There were a lot of things to get charged up about, from the observations it drew on regarding interracial dating, to the brilliant way they depicted subtle racism in every-day interactions with white people, but the thing I think they did best with, the thing that made me furiously type notes into my phone, was the impeccable portrayal of the effects of racism through the metaphor of the Sunken Place.
For those of you who have not watched Get Out (seriously what are you doing with your life? *acts like I saw it in theaters even though I just told you I just watched it*) there are going to be spoilers ahead so if you don’t want none, Get Out. (This may not be the last of these jokes.)
Okay so. Essentially the premise of the movie is that there is a quaint little neighborhood, I’d guess somewhere in the northeast (a thing that doesn’t matter at all), where an all-white population kidnaps black people, paralyzes them by taking them to the Sunken Place through hypnosis, and then assumes their bodies in these paralyzed states. When a person is in the Sunken Place, they’ve fallen beneath the floor, into this inner dimension where they’re trapped. On the outside it looks like the person is still present, and simply immobile. But on the inside, the person is standing in what seems to be a black hole, screaming for their life to come back to themselves, and high above them is a window to the world, out of reach, where they can see what’s going on but cannot act.
I watched this phenomenon and I was like, This Is Racism. This is exactly how racism functions, to take people to the Sunken Place. Let me explain:
Over the summer last year, I had a very unfortunate encounter with a very popular yoga studio. Unintentionally (though that means very little) I was made the target of some racist comments having to do with my hair. At the time when it happened, I felt shocked. Stunned. Even apologetic. I walked away from that encounter not super sure what had happened but fairly confident it was not okay. It wasn’t until I texted my friends about it that they could reflect back to me the truth of what happened: that shit was racist.
When I talked to my therapist about it afterwards, I mentioned that injuries from racism feel very unique and peculiar to any other kinds of injury. It’s not the same as simply being disliked or rejected; those things are encompassed but it goes deeper. My therapist (who is not white) pointed out that it feels like when something racist happens, you (general form) forget how to protect yourself. You’re stunned, shocked, paralyzed. Months later while watching this movie, that was the exact incident I recalled. The Sunken Place is the paralyzation of racism.

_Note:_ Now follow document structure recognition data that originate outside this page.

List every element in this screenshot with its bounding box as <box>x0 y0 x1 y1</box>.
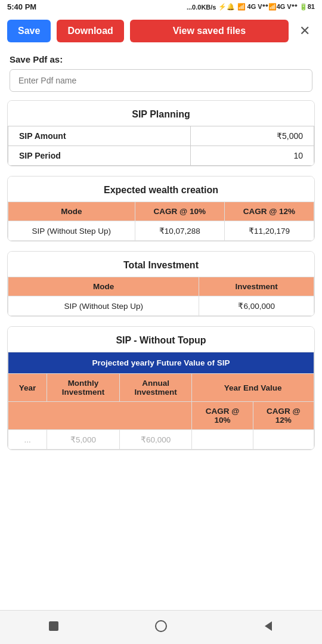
sip-topup-table: Projected yearly Future Value of SIP Yea… <box>8 352 314 450</box>
table-header-row: Mode Investment <box>8 277 314 296</box>
bottom-nav <box>0 610 322 644</box>
investment-value: ₹6,00,000 <box>199 296 314 316</box>
wealth-cagr10: ₹10,07,288 <box>135 221 224 241</box>
status-network: ...0.0KB/s ⚡🔔 📶 4G Vᵒᵒ📶4G Vᵒᵒ 🔋81 <box>187 3 315 11</box>
row-cagr12 <box>253 430 314 450</box>
expected-wealth-card: Expected wealth creation Mode CAGR @ 10%… <box>7 176 315 242</box>
table-subheader-cagr-row: CAGR @10% CAGR @12% <box>8 402 314 430</box>
col-mode: Mode <box>8 277 199 296</box>
investment-mode: SIP (Without Step Up) <box>8 296 199 316</box>
sip-period-label: SIP Period <box>8 146 191 166</box>
sip-topup-title: SIP - Without Topup <box>8 327 314 352</box>
row-year: ... <box>8 430 47 450</box>
content-area: SIP Planning SIP Amount ₹5,000 SIP Perio… <box>0 100 322 507</box>
total-investment-card: Total Investment Mode Investment SIP (Wi… <box>7 251 315 317</box>
table-row: SIP Amount ₹5,000 <box>8 126 314 146</box>
col-annual: AnnualInvestment <box>119 374 192 402</box>
col-cagr10: CAGR @ 10% <box>135 202 224 221</box>
col-monthly: MonthlyInvestment <box>47 374 120 402</box>
wealth-mode: SIP (Without Step Up) <box>8 221 135 241</box>
col-mode: Mode <box>8 202 135 221</box>
col-cagr12: CAGR @ 12% <box>224 202 314 221</box>
save-button[interactable]: Save <box>7 20 51 42</box>
home-icon[interactable] <box>153 618 169 634</box>
total-investment-title: Total Investment <box>8 252 314 277</box>
sip-without-topup-card: SIP - Without Topup Projected yearly Fut… <box>7 326 315 450</box>
col-empty <box>8 402 192 430</box>
save-pdf-label: Save Pdf as: <box>10 54 312 64</box>
table-header-row: Mode CAGR @ 10% CAGR @ 12% <box>8 202 314 221</box>
table-subheader-row: Year MonthlyInvestment AnnualInvestment … <box>8 374 314 402</box>
status-time: 5:40 PM <box>7 2 36 11</box>
col-investment: Investment <box>199 277 314 296</box>
row-monthly: ₹5,000 <box>47 430 120 450</box>
col-year: Year <box>8 374 47 402</box>
expected-wealth-table: Mode CAGR @ 10% CAGR @ 12% SIP (Without … <box>8 202 314 241</box>
sip-amount-value: ₹5,000 <box>190 126 314 146</box>
sip-planning-title: SIP Planning <box>8 101 314 126</box>
table-row: SIP Period 10 <box>8 146 314 166</box>
save-pdf-section: Save Pdf as: <box>0 48 322 100</box>
back-icon[interactable] <box>260 618 277 634</box>
svg-rect-0 <box>49 621 58 631</box>
table-row: SIP (Without Step Up) ₹6,00,000 <box>8 296 314 316</box>
wealth-cagr12: ₹11,20,179 <box>224 221 314 241</box>
toolbar: Save Download View saved files ✕ <box>0 14 322 48</box>
table-row: SIP (Without Step Up) ₹10,07,288 ₹11,20,… <box>8 221 314 241</box>
close-button[interactable]: ✕ <box>295 21 315 41</box>
expected-wealth-title: Expected wealth creation <box>8 177 314 202</box>
pdf-name-input[interactable] <box>10 69 312 92</box>
stop-icon[interactable] <box>45 618 62 634</box>
projected-label: Projected yearly Future Value of SIP <box>8 352 314 374</box>
col-cagr10: CAGR @10% <box>192 402 253 430</box>
sip-period-value: 10 <box>190 146 314 166</box>
col-year-end: Year End Value <box>192 374 314 402</box>
total-investment-table: Mode Investment SIP (Without Step Up) ₹6… <box>8 277 314 316</box>
svg-point-1 <box>156 621 166 631</box>
row-annual: ₹60,000 <box>119 430 192 450</box>
projected-header-row: Projected yearly Future Value of SIP <box>8 352 314 374</box>
view-saved-files-button[interactable]: View saved files <box>130 20 289 42</box>
sip-amount-label: SIP Amount <box>8 126 191 146</box>
svg-marker-2 <box>265 621 272 631</box>
table-row-partial: ... ₹5,000 ₹60,000 <box>8 430 314 450</box>
row-cagr10 <box>192 430 253 450</box>
sip-planning-card: SIP Planning SIP Amount ₹5,000 SIP Perio… <box>7 100 315 166</box>
status-bar: 5:40 PM ...0.0KB/s ⚡🔔 📶 4G Vᵒᵒ📶4G Vᵒᵒ 🔋8… <box>0 0 322 14</box>
download-button[interactable]: Download <box>57 20 123 42</box>
sip-planning-table: SIP Amount ₹5,000 SIP Period 10 <box>8 126 314 166</box>
col-cagr12: CAGR @12% <box>253 402 314 430</box>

How many generations have been repeatedly and routinely undignified? How many people of color have been frozen into submission, had our rights, our senses of selves, stripped to take us to the Sunken Place where — and I think it not coincidence — we are looking UP to White people, to the White level. Like how for most of my life I despised my blackness but admired, adored, and looked up to Whiteness. I wanted the hair, I wanted the skin tone, I wanted the eye color, because from the Sunken Place, we cannot possess ourselves, so we cannot love ourselves. Our agency is stolen, our dignity denied, and Whiteness feels above us, so we say “Yes, Master”. And after generations of this, you start to think it’s life. We just live here, beneath, less than, incapable of charting our own courses, "passengers” in our own lives, as the movie calls it.
Oooooo when I tell you this shit got me FIRED UP.

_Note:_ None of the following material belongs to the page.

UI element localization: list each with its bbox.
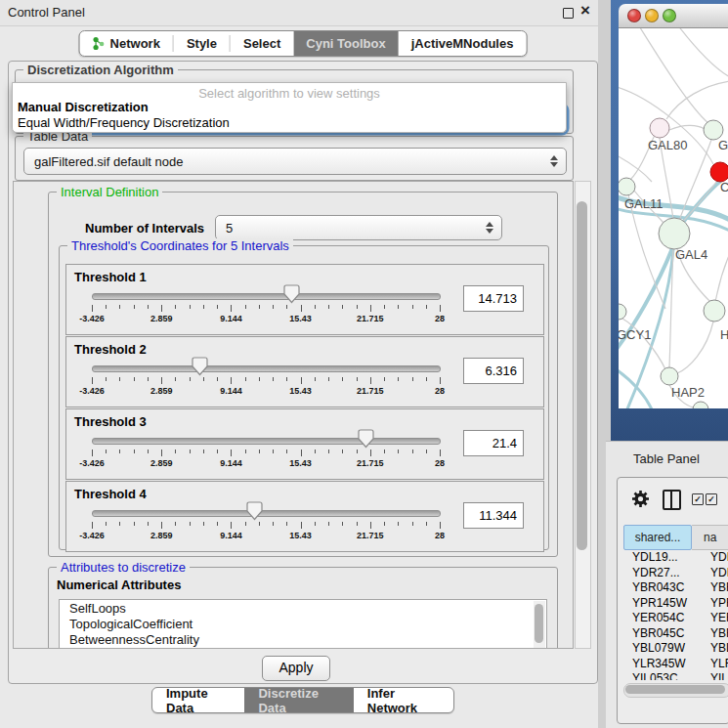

There are literally one million things I could write about Get Out, and I was very tempted to put them all into this post. But the Sunken Place felt so salient, so spot-the-fuck-on that I was like, this deserves its own thing. The rest can come later.
If you still haven’t watched Get Out by the end of this writing, get your ass to RedBox this instant! Or actually it might be on Netflix, I played myself and paid for it when I’m pretty sure it’s free. Or excuse me, “$9.99/mo” for somebody. Whatever the fuck you gotta do, go watch it NOW. I will expect a thorough and respectful discussion in the comments when you’re done.